Stopthatgirl7@lemmy.world · 1 month ago

AI models collapse when trained on recursively generated data - Nature

Admiral Patrick@dubvee.org · 1 month ago

Good. Those models flooded the internet with shit, so they can eat it.

“Don’t shit where you eat” is solid advice no matter the venue.

_sideffect@lemmy.world · 1 month ago

Haha, well said

Rentlar@lemmy.ca · 1 month ago

Repeating lossy compression on a dataset produces lossier data, which seems pretty intuitive, glad it is spelled out in a paper.

Nougat@fedia.io · 1 month ago

Moar jpg?

sensiblepuffin@lemmy.world · 1 month ago

Deep-fried LLMs.

Nougat@fedia.io · 1 month ago

Large Lunch Models

TootSweet@lemmy.world · 1 month ago

So one potentially viable way to destroy AI would be to repeatedly train LLMs and image generators on their own (or rather previous generations’) output to get garbage/junk/bad training data and then publish the text/images in places where bots trawling for training data are likely to find them.

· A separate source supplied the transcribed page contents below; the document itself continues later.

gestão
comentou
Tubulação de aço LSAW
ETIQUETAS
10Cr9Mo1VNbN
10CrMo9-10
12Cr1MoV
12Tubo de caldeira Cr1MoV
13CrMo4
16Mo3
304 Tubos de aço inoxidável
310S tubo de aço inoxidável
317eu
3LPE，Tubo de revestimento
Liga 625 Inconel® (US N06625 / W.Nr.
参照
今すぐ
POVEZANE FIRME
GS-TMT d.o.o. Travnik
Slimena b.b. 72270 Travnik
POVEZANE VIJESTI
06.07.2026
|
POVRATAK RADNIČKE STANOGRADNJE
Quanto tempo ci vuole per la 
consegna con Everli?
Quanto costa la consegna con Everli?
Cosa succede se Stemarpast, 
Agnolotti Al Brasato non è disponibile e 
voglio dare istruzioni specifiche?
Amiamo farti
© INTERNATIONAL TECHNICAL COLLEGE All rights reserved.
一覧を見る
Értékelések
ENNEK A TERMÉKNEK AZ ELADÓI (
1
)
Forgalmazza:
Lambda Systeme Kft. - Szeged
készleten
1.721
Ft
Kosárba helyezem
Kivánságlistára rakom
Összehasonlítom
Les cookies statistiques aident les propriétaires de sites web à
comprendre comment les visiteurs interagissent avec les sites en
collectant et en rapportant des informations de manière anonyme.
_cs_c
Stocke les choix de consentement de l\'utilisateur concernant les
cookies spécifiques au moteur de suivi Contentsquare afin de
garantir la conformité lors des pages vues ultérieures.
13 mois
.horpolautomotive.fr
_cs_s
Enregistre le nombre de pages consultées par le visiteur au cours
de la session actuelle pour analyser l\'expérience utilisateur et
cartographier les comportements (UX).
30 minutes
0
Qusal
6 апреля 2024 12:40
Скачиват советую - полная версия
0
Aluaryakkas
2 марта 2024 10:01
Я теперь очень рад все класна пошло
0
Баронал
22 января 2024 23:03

Probably bonus points if the images still look “sensical” to the human eye, so that humans eyeballing the data don’t realize it’s the digital equivalent of a sabot. (Apparently the story about sabots being thrown into machinery is not true, but you know what I mean.)

Admiral Patrick@dubvee.org · 1 month ago

I already block all the LLM scraper bots via user agent.

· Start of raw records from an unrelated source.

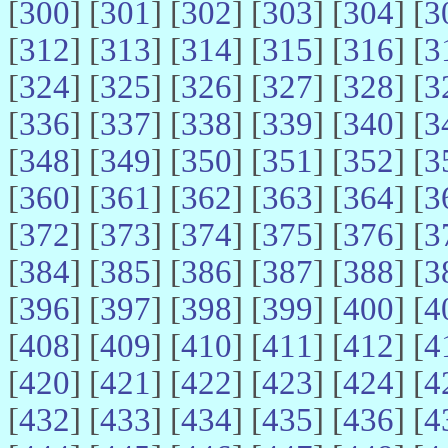
[
300
] [
301
] [
302
] [
303
] [
304
] [
3
[
312
] [
313
] [
314
] [
315
] [
316
] [
3
[
324
] [
325
] [
326
] [
327
] [
328
] [
3
[
336
] [
337
] [
338
] [
339
] [
340
] [
3
[
348
] [
349
] [
350
] [
351
] [
352
] [
3
[
360
] [
361
] [
362
] [
363
] [
364
] [
3
[
372
] [
373
] [
374
] [
375
] [
376
] [
3
[
384
] [
385
] [
386
] [
387
] [
388
] [
3
[
396
] [
397
] [
398
] [
399
] [
400
] [
4
[
408
] [
409
] [
410
] [
411
] [
412
] [
4
[
420
] [
421
] [
422
] [
423
] [
424
] [
4
[
432
] [
433
] [
434
] [
435
] [
436
] [
4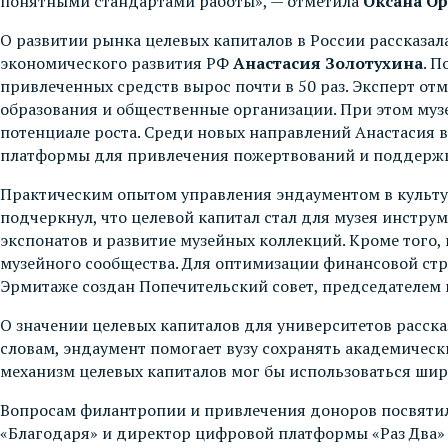
понятными стандартами работы», — отметила
Оксана Ор
О развитии рынка целевых капиталов в России рассказа
экономического развития РФ
Анастасия Золотухина
. П
привлеченных средств вырос почти в 50 раз. Эксперт отм
образования и общественные организации. При этом муз
потенциале роста. Среди новых направлений Анастасия 
платформы для привлечения пожертвований и поддержк
Практическим опытом управления эндаументом в культ
подчеркнул, что целевой капитал стал для музея инстр
экспонатов и развитие музейных коллекций. Кроме того
музейного сообщества. Для оптимизации финансовой стр
Эрмитаже создан Попечительский совет, председателем 
О значении целевых капиталов для университетов расск
словам, эндаумент помогает вузу сохранять академичес
механизм целевых капиталов мог бы использоваться ши
Вопросам филантропии и привлечения доноров посвятил
«Благодаря» и директор цифровой платформы «Раз Два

I’ve been toying with the idea of, instead of returning 404 for those requests, returning LLM-generated drivel to poison the well.

Amanda@aggregatet.org · 1 month ago

This is a really good idea actually

snooggums@midwest.social · 1 month ago

train LLMs and image generators on their own (or rather previous generations’)

AIncest!

lemmyng@lemmy.ca · 1 month ago

Deep fried AI.

Leate_Wonceslace@lemmy.dbzer0.com · 1 month ago

Honestly, that’s pretty much what I expected. It’s just an incestuous mash up of pre-existing data. The only way I could see it working is by expanding specific key terms to help an AI identify what something is or isn’t. For example, I have a local instance generate Van Gogh paintings that he never made because I love his style. Unfortunately, there’s a bunch of quirks that go along with that. For instance: Lots of pictures of bearded men, flowers, and photos of paintings. Selecting specific images to train the model on “Van Gogh” might make sense because of the quality of the initial training data. Doing it recursively and automatically? That’s bad mojo.

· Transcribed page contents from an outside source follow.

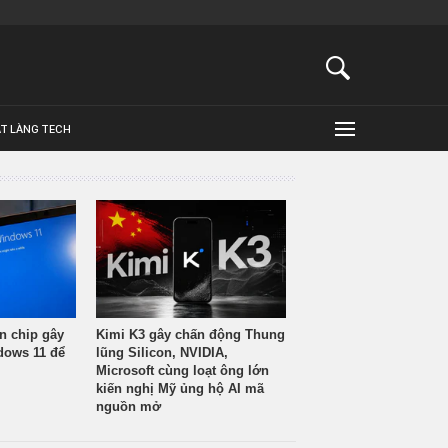
ẬT LÀNG TECH
n chip gây
Kimi K3 gây chấn động Thung
ndows 11 để
lũng Silicon, NVIDIA,
Microsoft cùng loạt ông lớn
kiến nghị Mỹ ủng hộ AI mã
nguồn mở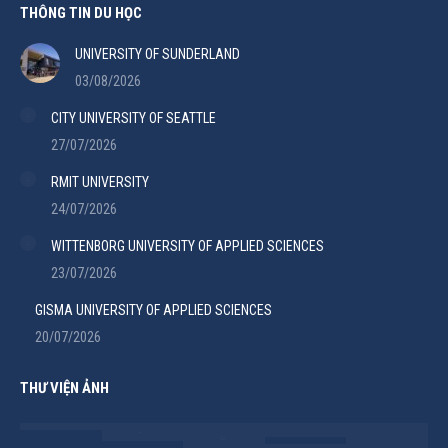
THÔNG TIN DU HỌC
UNIVERSITY OF SUNDERLAND
03/08/2026
CITY UNIVERSITY OF SEATTLE
27/07/2026
RMIT UNIVERSITY
24/07/2026
WITTENBORG UNIVERSITY OF APPLIED SCIENCES
23/07/2026
GISMA UNIVERSITY OF APPLIED SCIENCES
20/07/2026
THƯ VIỆN ẢNH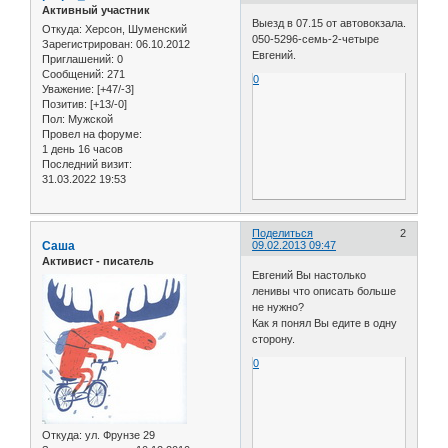
Активный участник
Выезд в 07.15 от автовокзала.
Откуда:
Херсон, Шуменский
050-5296-семь-2-четыре
Зарегистрирован
: 06.10.2012
Евгений.
Приглашений:
0
Сообщений:
271
0
Уважение:
[+47/-3]
Позитив:
[+13/-0]
Пол:
Мужской
Провел на форуме:
1 день 16 часов
Последний визит:
31.03.2022 19:53
Поделиться
2
Саша
09.02.2013 09:47
Активист - писатель
Евгений Вы настолько
ленивы что описать больше
не нужно?
Как я понял Вы едите в одну
сторону.
0
Откуда:
ул. Фрунзе 29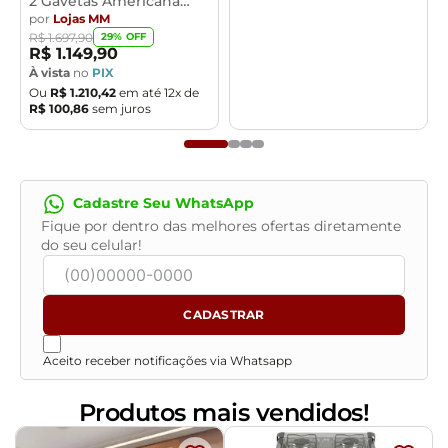
2 Gavetas Americana
Henn
por
Lojas MM
29
% OFF
R$
1
.
697
,
90
R$
1
.
149
,
90
À vista
no
PIX
Ou
R$
1
.
210
,
42
em até
12
x de
R$
100
,
86
sem juros
Cadastre Seu WhatsApp
Fique por dentro das melhores ofertas diretamente
do seu celular!
CADASTRAR
Aceito receber notificações via Whatsapp
Produtos mais vendidos!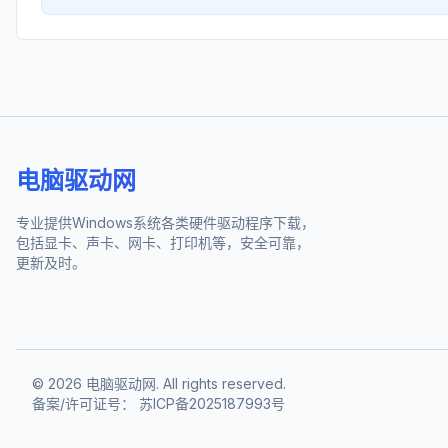
电脑驱动网
专业提供Windows系统各类硬件驱动程序下载，
包括显卡、声卡、网卡、打印机等，安全可靠，
更新及时。
©
2026
电脑驱动网. All rights reserved.
备案/许可证号：
苏ICP备2025187993号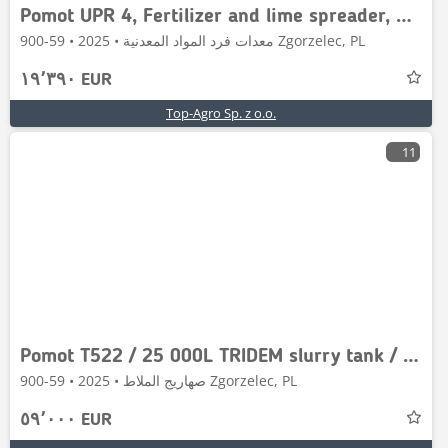
Pomot UPR 4, Fertilizer and lime spreader, Universal
معدات فرد المواد المعدنية • 2025 • 59-900 Zgorzelec, PL
١٩٬٣٩٠ EUR
Top-Agro Sp. z o.o.
11
Pomot T522 / 25 000L TRIDEM slurry tank / beczka
صهاريج الملاط • 2025 • 59-900 Zgorzelec, PL
٥٩٬٠٠٠ EUR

Fedizen@lemmy.world · 1 month ago

Apparently this is a major problem with both AI models and circular human centipedes.

fishpen0@lemmy.world · 1 month ago

This will drive billions into refining the surveillance state. They now know they need genuine original human interaction and will do everything possible to capture everything from texts to cctv footage

BKXcY86CHs2k8Coz@sh.itjust.works · 1 month ago

So, should we update the Glaze toolset or should we all just host pages and pages of AI generated images? Maybe someone can write something that allows iframes/blocks that just load sheets of midjourney images and reloads nightly. Maybe add some text that is written in prompt style commands just to really fuck with these. Anyway, obligatory “we have the tools”

obbeel@lemmy.eco.br · 1 month ago

While it’s good to be precautious about future scenarios, it’s hard to believe AI won’t help greatly with innovation. The AI will become more biased, ok. But what about all the prompts people make? If there is a solid fact basis in the AI model, why bother? Especially when the output works.

TheOneCurly@lemm.ee · 1 month ago

That’s what this is about… Continual training of new models is becoming difficult because there’s so much generated content flooding data sets. They don’t become biased or overly refined, they stop producing output that resembles human text.